Been instrumenting our agent gateway and built a dashboard that finally gives a clear picture of where latency actually lives. Too many logs just show "agent took X seconds." That's useless. You need to separate model reasoning time from tool execution time to know if your bottleneck is your LLM provider or your downstream APIs.

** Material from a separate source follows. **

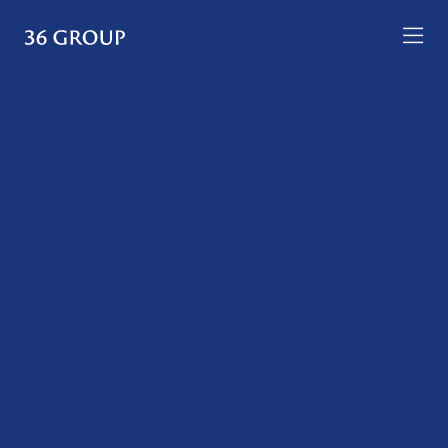
Skip
to
36
content
Group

Here's the core query pattern I used in the dashboard. It splits the total action duration.
```sql
SELECT
log.agent_id,
log.session_id,
(log.tool_finish_time - log.tool_start_time) AS tool_latency,
(log.agent_finish_time - log.tool_finish_time) AS model_reasoning_latency,
log.tool_name
FROM agent_audit_log log
WHERE log.tool_name IS NOT NULL
ORDER BY tool_latency DESC;
```
Key fields my audit log had to have for this:
* **Tool start/finish timestamps** (client-side, from the agent runtime)
* **Agent decision timestamps** (before tool call, after tool response)
* **Tool name and parameters** (sanitized, no raw credentials in params)
* **Session trace ID**
But this raised the bigger issue: what are you *not* logging? My threat model for the audit endpoint requires we never store raw PII or secrets in the log. The log should be for investigation, not a data leak.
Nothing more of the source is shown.